Developers victimized by AI crawlers are fighting back in creative and humorous ways



FOSS (Free Software and Open Source Software) projects make their software infrastructure publicly available, allowing users to freely examine, use, and reuse the source code. However, in recent years, 'AI crawlers (AI scrapers)' used by AI companies for training and searching have put a strain on FOSS infrastructure, and developers are fighting back against AI crawlers in various ways.
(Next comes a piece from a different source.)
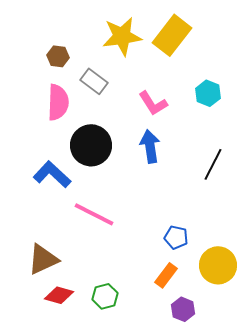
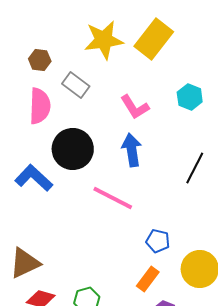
pink line: (94, 214) -> (113, 198), moved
FOSS infrastructure is under attack by AI companies
https://thelibre.news/foss-infrastructure-is-under-attack-by-ai-companies/



Open source devs are fighting AI crawlers with cleverness and vengeance | TechCrunch
https://techcrunch.com/2025/03/27/open-source-devs-are-fighting-ai-crawlers-with-cleverness-and-vengeance/

A 'crawler' is a bot that collects information from websites on the Internet, and in recent years, it is known that AI development companies are using crawlers to train and respond to AI. According to Linux developer Niccolo Venerandi , FOSS, which relies on public collaboration and has fewer resources than private companies, is under a heavy burden from increasingly aggressive AI crawlers.

A big problem is that many AI crawlers do not respect the text file ' robosts.txt ' that controls the crawler. On March 17, 2025, Drew DeVault, CEO of the collaborative development platform SourceHut, stated in a blog that crawlers for large-scale language models were crawling data without respecting robots.txt, causing service outages dozens of times a week.

According to DeVault, the AI crawler extracts data from every page and commit in a repository using user agent strings randomly drawn from tens of thousands of IP addresses, each of which makes only a single HTTP request, disguising itself as normal user traffic and hindering mitigation efforts.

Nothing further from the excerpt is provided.